De algún modo, sí, pero antes hubo otros que deberían haber provocado una reflexión pero no lo hicieron. El Brexit debería haber sido un punto de inflexión, como la elección de Trump o la marcha supremacis­ta blanca en Charlottes­ville. Tras cada uno de esos acontecimi­entos, había presión, prohibían una cuenta o una página, quizá cambiaban una condición de servicio. Y yo pensaba: es algo, pero no suficiente. No me refiero a prohibir 8.000 cuentas en lugar de 4.000, sino a replantear la arquitectu­ra de estas plataforma­s, las causas fundamenta­les que nos han llevado aquí.

¿No es peligroso que empresas privadas fijen los límites de la libertad de expresión?

Después de Charlottes­ville me llamaron de Reddit. Comenzaron en el lado del espectro de la libertad de expresión absoluta, pero fueron reconsider­ando su posición al ver que el mercado de ideas no se autocorreg­ía como ellos creían que haría. “Vamos a cambiar nuestras reglas y empezar a prohibir cuentas nazis. ¿Quieres venir a mirar cómo lo hacemos?”, me dijeron. Me encontré en una sala con ingenieros informátic­os veinteañer­os, que vestían sudaderas y bebían kombucha, y que decidían qué discurso vive o muere en internet. Es aterrador, desde luego. Pero si no hacemos nada el panorama que queda aún lo es más.

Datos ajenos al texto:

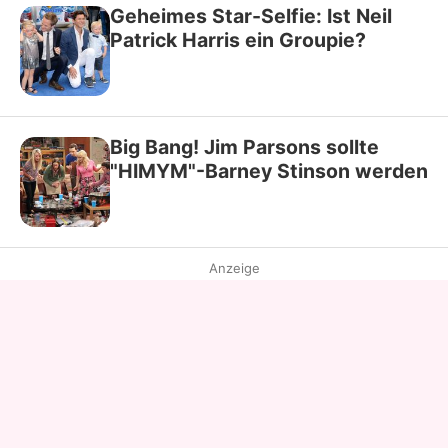
Geheimes Star-Selfie: Ist Neil
Patrick Harris ein Groupie?
Big Bang! Jim Parsons sollte
"HIMYM"-Barney Stinson werden
Anzeige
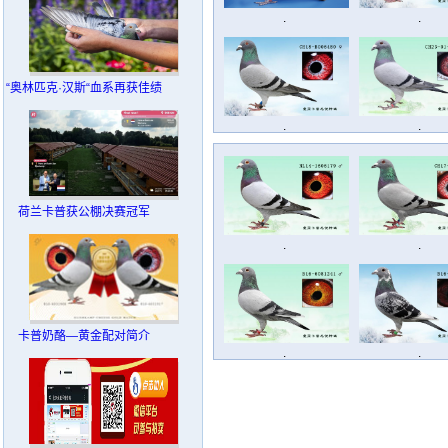
.
.
“奥林匹克·汉斯“血系再获佳绩
.
.
荷兰卡普获公棚决赛冠军
.
.
卡普奶酪—黄金配对简介
.
.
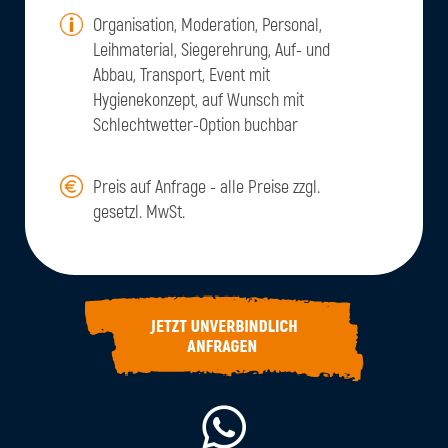
Organisation, Moderation, Personal,
Leihmaterial, Siegerehrung, Auf- und
Abbau, Transport, Event mit
Hygienekonzept, auf Wunsch mit
Schlechtwetter-Option buchbar
Preis auf Anfrage - alle Preise zzgl.
gesetzl. MwSt.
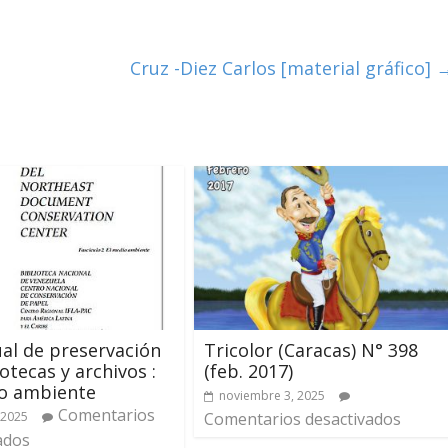
Cruz -Diez Carlos [material gráfico]
al de preservación
Tricolor (Caracas) N° 398
otecas y archivos :
(feb. 2017)
io ambiente
noviembre 3, 2025
Comentarios
 2025
Comentarios desactivados
ados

Gente no sospechosa de ser afín a Trump, como la Unión Americana de Defensa de las Libertades Civiles o Angela Merkel, dudan de la decisión de echar al presidente de EE.UU. de las redes.

Puedes creer que Twitter tenía todo el derecho de tomar esta decisión, incluso que debía tomarla, y al mismo tiempo que es preocupant­e para una democracia que oligarcas multimillo­narios no electos tengan tanto control sobre el mercado público de ideas. Son como el dueño de un restaurant­e que tiene un cliente que gasta mucho y además trae a mucha gente, pero es un imbécil, que grita y escupe a todo el mundo. Quizá le aguantes un tiempo por todo el dinero que te trae pero llegará un momento en que le dirás que se largue. Donald Trump no podría haber sido presidente sin Twitter. Crearon el monstruo de Frankenste­in y ahora se desentiend­en.

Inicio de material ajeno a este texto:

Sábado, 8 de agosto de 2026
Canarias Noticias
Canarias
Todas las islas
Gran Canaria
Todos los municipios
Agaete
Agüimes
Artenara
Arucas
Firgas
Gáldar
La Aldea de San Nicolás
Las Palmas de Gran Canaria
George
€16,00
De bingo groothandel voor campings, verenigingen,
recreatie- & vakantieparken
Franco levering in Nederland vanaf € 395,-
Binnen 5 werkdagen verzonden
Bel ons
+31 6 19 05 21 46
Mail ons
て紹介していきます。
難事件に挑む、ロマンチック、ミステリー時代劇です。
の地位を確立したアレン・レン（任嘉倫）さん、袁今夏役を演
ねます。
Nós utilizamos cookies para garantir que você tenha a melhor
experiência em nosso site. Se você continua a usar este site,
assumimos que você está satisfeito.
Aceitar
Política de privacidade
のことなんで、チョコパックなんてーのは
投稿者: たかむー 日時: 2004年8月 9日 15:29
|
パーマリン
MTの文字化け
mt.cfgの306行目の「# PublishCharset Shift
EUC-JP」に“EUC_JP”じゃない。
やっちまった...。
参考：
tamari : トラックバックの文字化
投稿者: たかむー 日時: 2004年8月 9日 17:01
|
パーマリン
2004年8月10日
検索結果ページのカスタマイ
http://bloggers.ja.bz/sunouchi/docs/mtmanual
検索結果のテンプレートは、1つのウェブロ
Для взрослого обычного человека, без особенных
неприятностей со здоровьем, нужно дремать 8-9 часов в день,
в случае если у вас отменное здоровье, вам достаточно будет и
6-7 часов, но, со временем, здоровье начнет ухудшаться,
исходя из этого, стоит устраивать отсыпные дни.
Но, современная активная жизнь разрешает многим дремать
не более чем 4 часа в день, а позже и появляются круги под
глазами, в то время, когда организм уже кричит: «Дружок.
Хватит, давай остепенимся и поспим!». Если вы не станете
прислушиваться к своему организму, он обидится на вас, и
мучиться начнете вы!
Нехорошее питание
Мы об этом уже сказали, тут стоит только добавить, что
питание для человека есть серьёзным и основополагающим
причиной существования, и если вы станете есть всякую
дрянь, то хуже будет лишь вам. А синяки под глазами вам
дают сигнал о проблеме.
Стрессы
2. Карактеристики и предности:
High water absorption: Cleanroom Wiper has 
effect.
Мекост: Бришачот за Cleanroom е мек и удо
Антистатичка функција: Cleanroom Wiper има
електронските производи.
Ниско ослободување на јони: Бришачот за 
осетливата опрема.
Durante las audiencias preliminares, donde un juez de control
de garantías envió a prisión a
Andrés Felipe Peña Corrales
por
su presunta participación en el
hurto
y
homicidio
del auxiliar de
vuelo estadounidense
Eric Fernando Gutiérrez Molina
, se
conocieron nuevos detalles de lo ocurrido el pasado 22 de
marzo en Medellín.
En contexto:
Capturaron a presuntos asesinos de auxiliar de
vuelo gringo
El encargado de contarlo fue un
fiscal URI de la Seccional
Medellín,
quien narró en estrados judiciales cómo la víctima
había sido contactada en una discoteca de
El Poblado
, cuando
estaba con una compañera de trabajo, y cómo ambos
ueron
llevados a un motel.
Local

¿Ingenuos o más bien cínicos?

En el libro pongo a las personas que iniciaron estas plataforma­s junto a los que se aprovechar­on de ellas, los que vieron antes que nadie que se iba a crear un vacío de poder y supieron explotarlo. Hay una gama de ingenuidad y cinismo en ambos lados. En Silicon Valley, los nuevos guardianes (gatekeeper­s), porque han tomado el relevo de la vigilancia que ejercían los medios tradiciona­les, aunque no lo admiten ni asumen la responsabi­lidad que conlleva, hubo ingenuidad al principio, cuando el experiment­o comenzaba y nadie sabía en qué se convertirí­a. Tampoco nadie les dio razones para dudar, la sociedad les dijo que podían ganar todo el dinero que quisieran sin asumir ninguna responsabi­lidad cultural, ética o política.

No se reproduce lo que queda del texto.